Mumbai, July 29: Mixed views abound on whether RBI governor Duvvuri Subbarao will spring a pleasant surprise in the form of a rate cut during Tuesday’s first-quarter monetary policy review.
Many feel that the Reserve Bank will maintain a status quo on key monetary policy rates because there has been no significant moderation in inflation. However, a few believe that the RBI may bring down the cash reserve ratio (CRR) to address the economic slowdown, which is continuing to weigh on corporate performance. The optimists also believe that the apex bank’s guidance will be much less hawkish.
Subbarao has surprised the Street on the last two occasions. In April, the RBI stunned the markets by defying expectations and bringing down the repo rate by 50 basis points. This was followed by the mid-quarter policy review in June when none of the key rates were altered. The RBI was then widely expected to at least lower the repo rate by 25 basis points.
Repo rate is the rate at which the central bank provides funds to banks, while CRR is the portion of deposits that lenders have to maintain with the RBI.
“The slowdown in the economy is certainly a concern. In fact, we may also see the RBI revising downwards its GDP estimate of 7.3 per cent for the year. This apart, the core inflation number, which it tracks, has also ruled steady at around 5 per cent in recent times. These factors may lead to a rate cut from the RBI,” a senior official of a foreign bank said.

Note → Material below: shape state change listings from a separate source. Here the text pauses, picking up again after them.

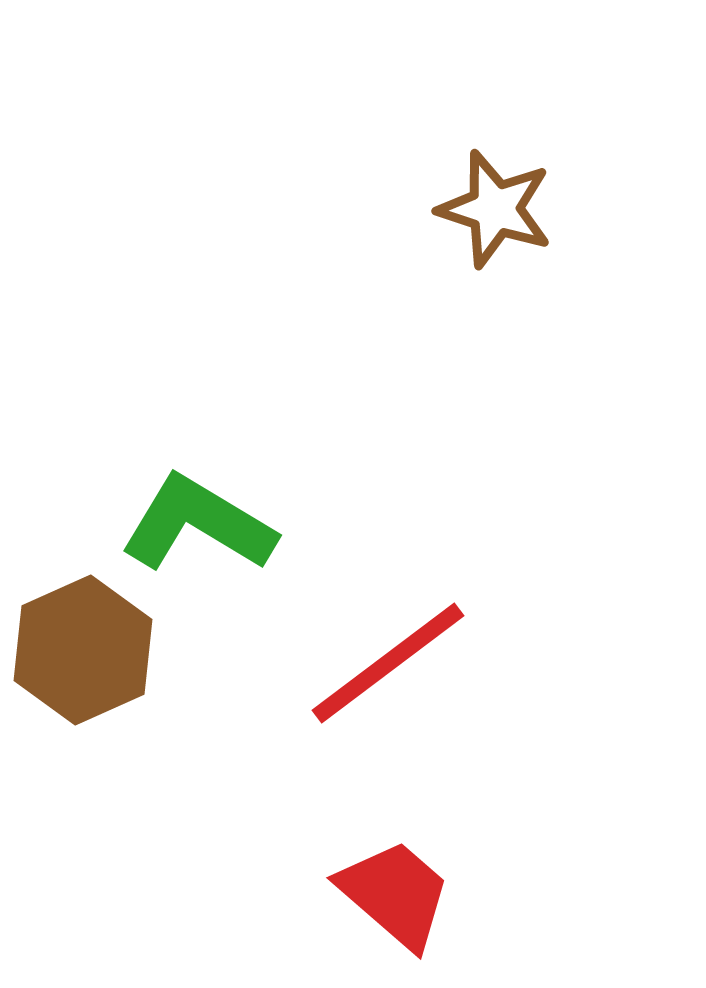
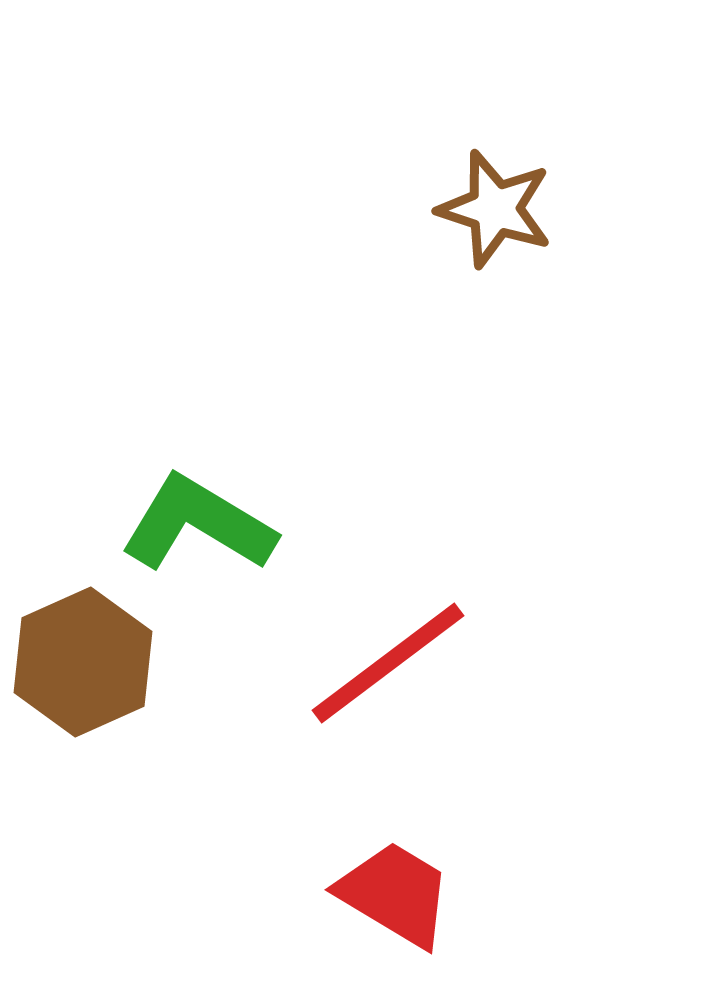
brown hexagon: moved 12 px down
red trapezoid: rotated 10 degrees counterclockwise
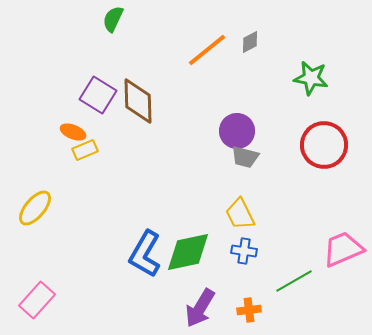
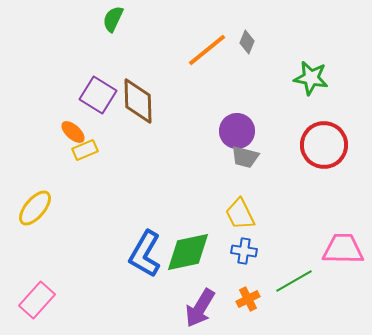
gray diamond: moved 3 px left; rotated 40 degrees counterclockwise
orange ellipse: rotated 20 degrees clockwise
pink trapezoid: rotated 24 degrees clockwise
orange cross: moved 1 px left, 11 px up; rotated 20 degrees counterclockwise
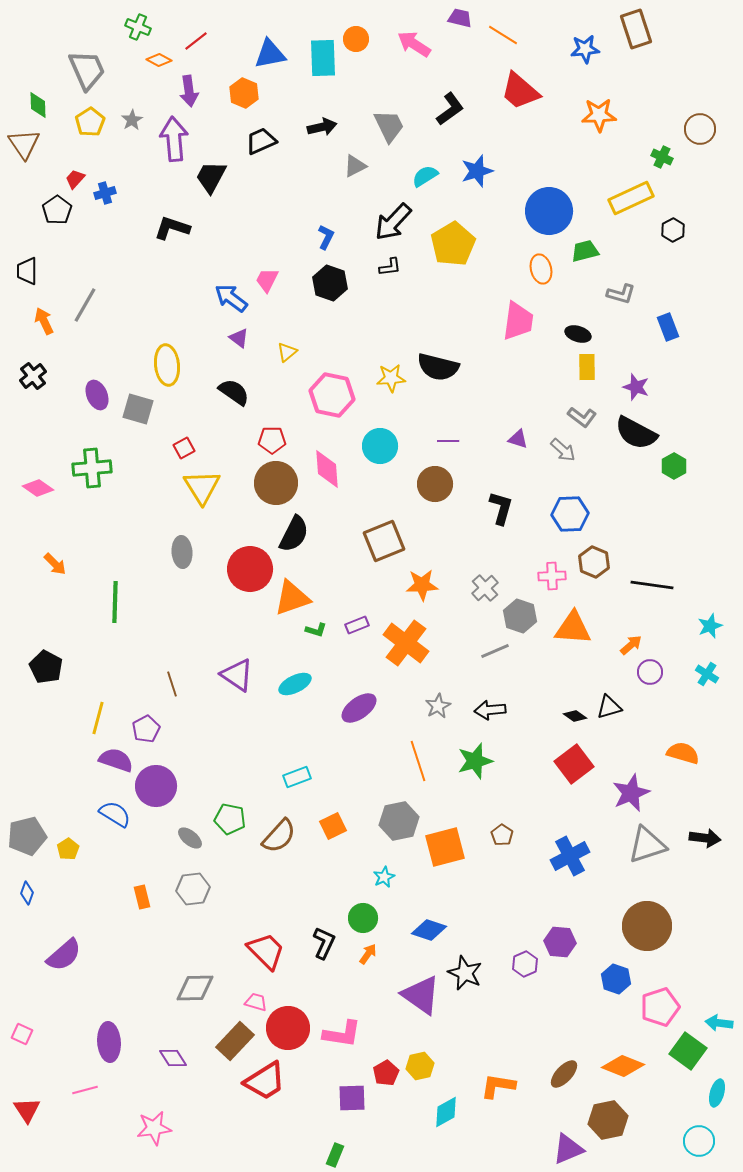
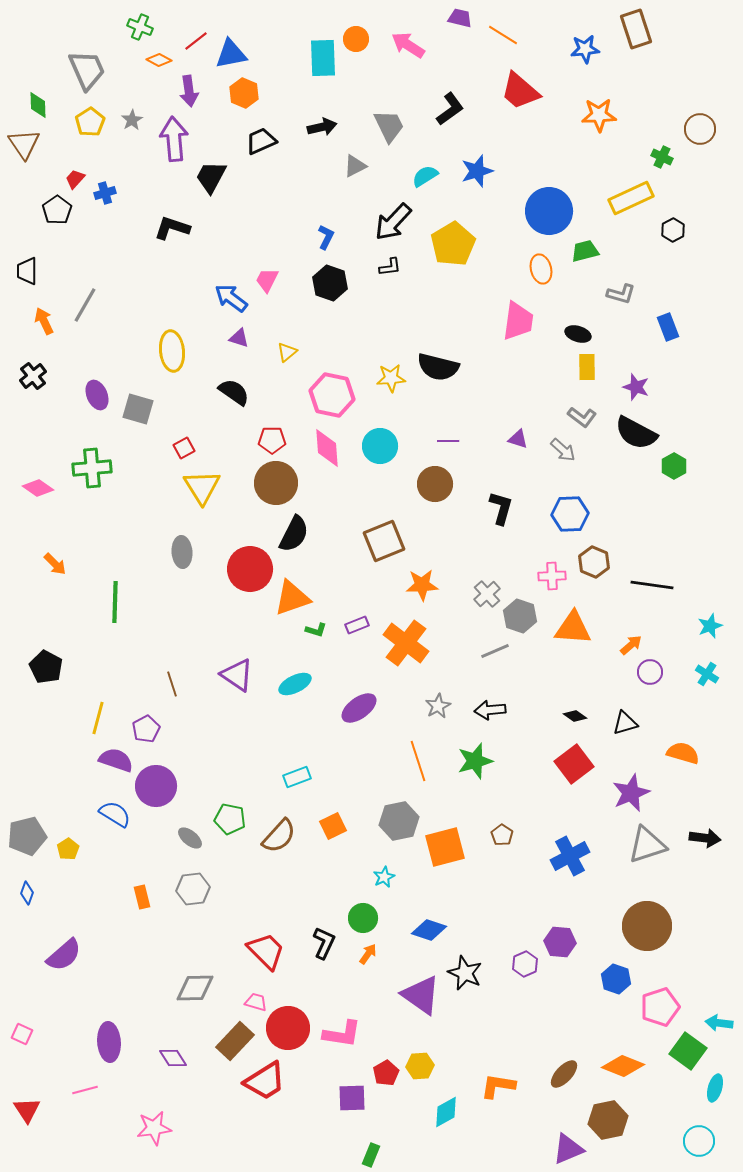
green cross at (138, 27): moved 2 px right
pink arrow at (414, 44): moved 6 px left, 1 px down
blue triangle at (270, 54): moved 39 px left
purple triangle at (239, 338): rotated 20 degrees counterclockwise
yellow ellipse at (167, 365): moved 5 px right, 14 px up
pink diamond at (327, 469): moved 21 px up
gray cross at (485, 588): moved 2 px right, 6 px down
black triangle at (609, 707): moved 16 px right, 16 px down
yellow hexagon at (420, 1066): rotated 8 degrees clockwise
cyan ellipse at (717, 1093): moved 2 px left, 5 px up
green rectangle at (335, 1155): moved 36 px right
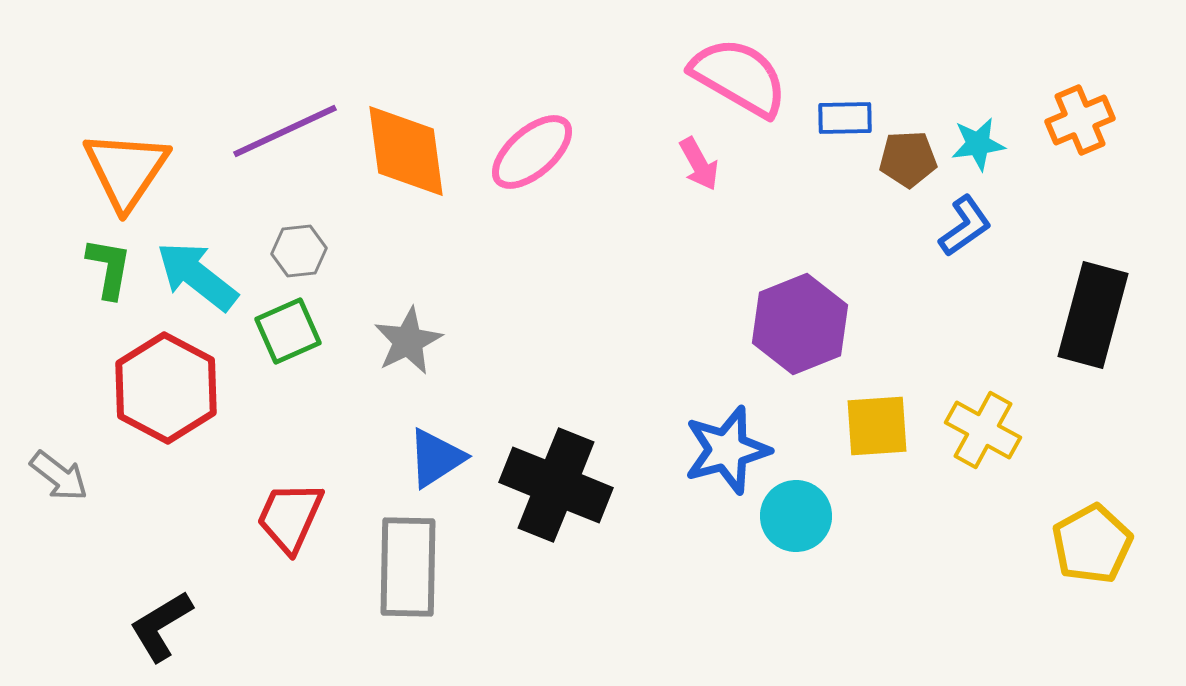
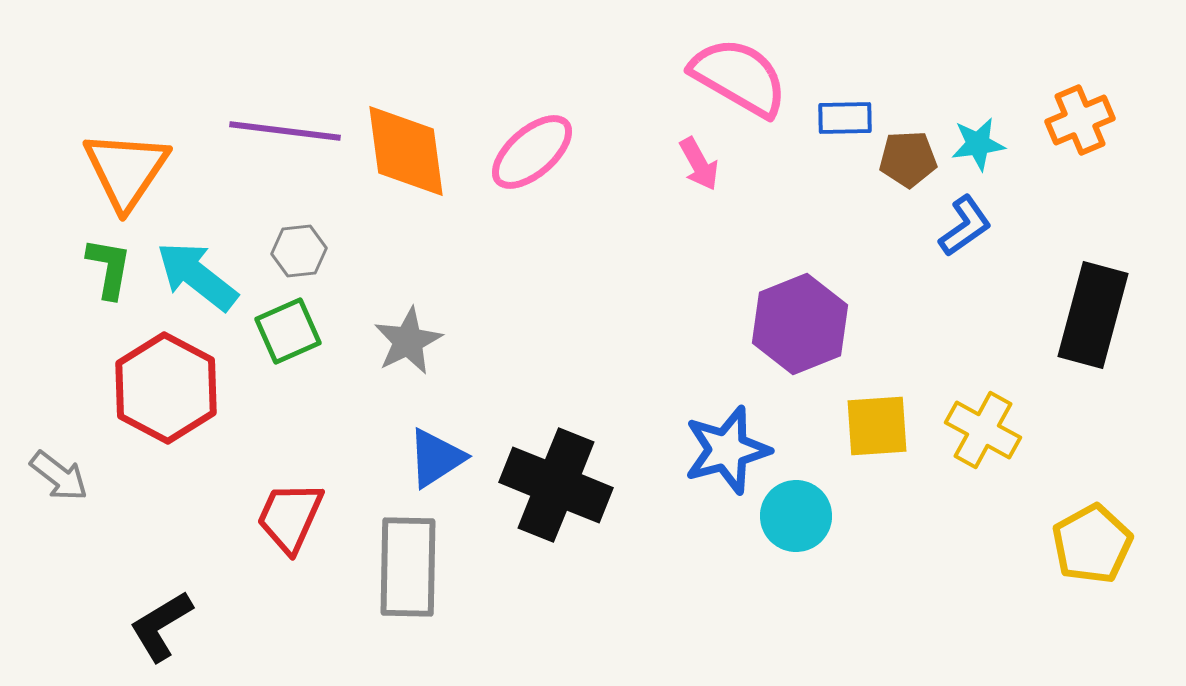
purple line: rotated 32 degrees clockwise
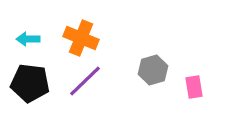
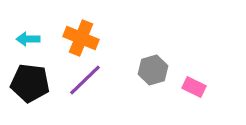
purple line: moved 1 px up
pink rectangle: rotated 55 degrees counterclockwise
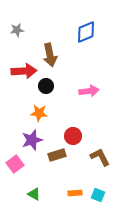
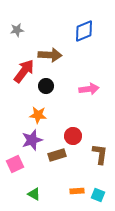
blue diamond: moved 2 px left, 1 px up
brown arrow: rotated 75 degrees counterclockwise
red arrow: rotated 50 degrees counterclockwise
pink arrow: moved 2 px up
orange star: moved 1 px left, 2 px down
brown L-shape: moved 3 px up; rotated 35 degrees clockwise
pink square: rotated 12 degrees clockwise
orange rectangle: moved 2 px right, 2 px up
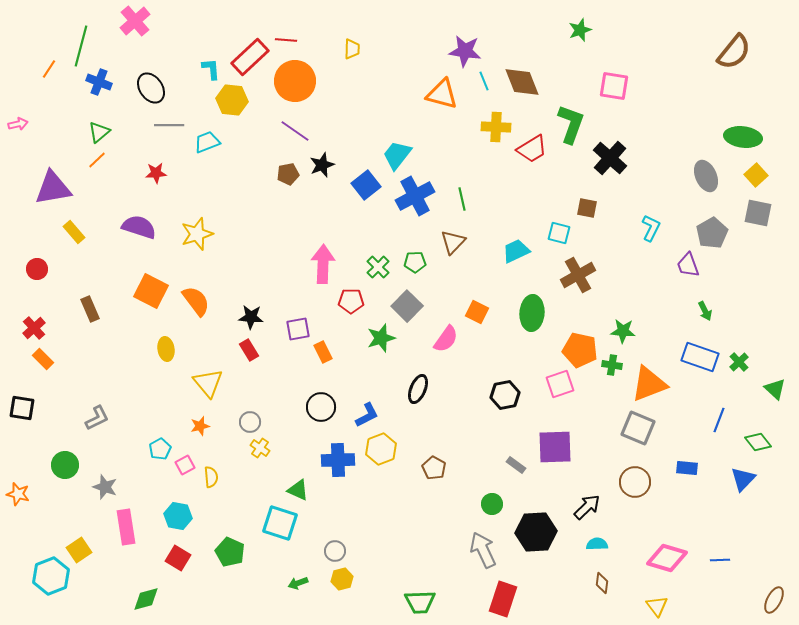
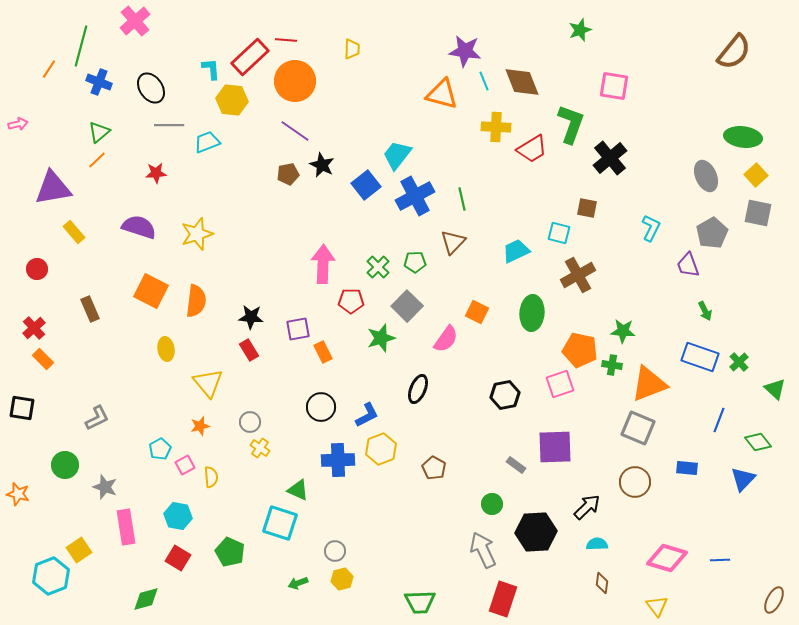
black cross at (610, 158): rotated 8 degrees clockwise
black star at (322, 165): rotated 25 degrees counterclockwise
orange semicircle at (196, 301): rotated 44 degrees clockwise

State Bank of India chairman Pratip Chaudhuri is among the few who expect a reduction in the CRR. He said there could be 50-basis-point cut in the cash reserve ratio because there was a pressure on liquidity. Chaudhuri pointed to the 9 per cent interest rate on certificate of deposits — a borrowing instrument of banks — as an indication of the tight liquidity condition.
“In the current circumstances, the best way out for the RBI to improve sentiment will be to reduce CRR,” he said.
However, there are many who believe that the RBI will hold on to the key rates in view of inflation, which is well above the apex bank’s comfort zone of 5 per cent.
Besides, the below normal monsoon has sparked concerns that inflation may inch up further.
Matthew Edmonds, economist at RICS, said it would be difficult for the RBI to bring down the repo rate any further in the near term with the rising wholesale and consumer prices. He maintains that there will be only one cut by the end of this year as the central bank tries to support growth in an unstable global economy.